The 2011 election may not be the fait accompli for right-wing doctrine many predicted after Labour’s demise in 2008.
National vs Labour is always a hard fought battle no matter what. And there is a real chance Labour could get over the line. But even if National manage to secure victory for a 2nd term the influence of a coalition partner may be profound.
If National attain government, which is the more likely outcome, (though far from certain e.g. I wonder how glowing those cables are about John Key?) who National governed with would determine the actual ideological direction of NZ for the following three years.
The outlook is certainly better than many right-wingers would like.
Polls at this stage in the electoral cycle are uncertain at best. But judging on existing trends National is bound to get the lion’s share of the vote. At current polling National is at 50%. I’d say that’s a pretty unlikely election result.

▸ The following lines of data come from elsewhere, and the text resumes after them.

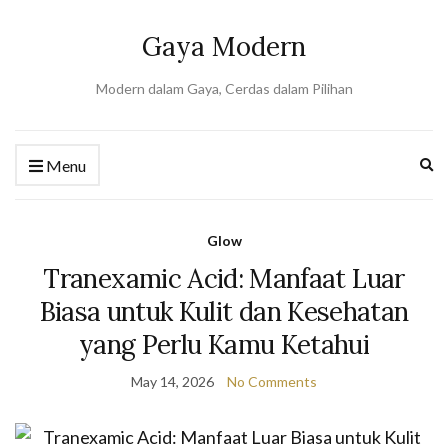
Gaya Modern
Modern dalam Gaya, Cerdas dalam Pilihan
Ex
Menu
se
fo
Glow
Tranexamic Acid: Manfaat Luar
Biasa untuk Kulit dan Kesehatan
yang Perlu Kamu Ketahui
May 14, 2026
No Comments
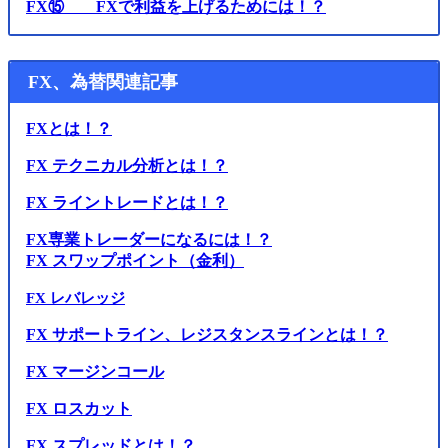
FX⑮ FXで利益を上げるためには！？
FX、為替関連記事
FXとは！？
FX テクニカル分析とは！？
FX ライントレードとは！？
FX専業トレーダーになるには！？
FX スワップポイント（金利）
FX レバレッジ
FX サポートライン、レジスタンスラインとは！？
FX マージンコール
FX ロスカット
FX スプレッドとは！？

If history is anything to go by what’s far more likely is something in the low to mid 40s. Securing a majority in Parliament is likely to rest on at least one, maybe two, support parties.
Different support parties will mean different things for a National-led government. How is our government’s ideology likely to be influenced by different parties?
ACT: I’m picking even if ACT are in Parliament next election they won’t be a major force. Influence will only come if their 2 or 3 MPs are needed for a National-ACT majority. Otherwise, they’ll be sidelined and ignored. An ACT-National majority is likely to lead to a continuation and acceleration of our path towards economic liberalisation.
ACT in government is a bad outcome for social liberals, and the worst possible outcome for socialists. It means an accelerated push for crazy criminal talk and right-wing economic doctrine.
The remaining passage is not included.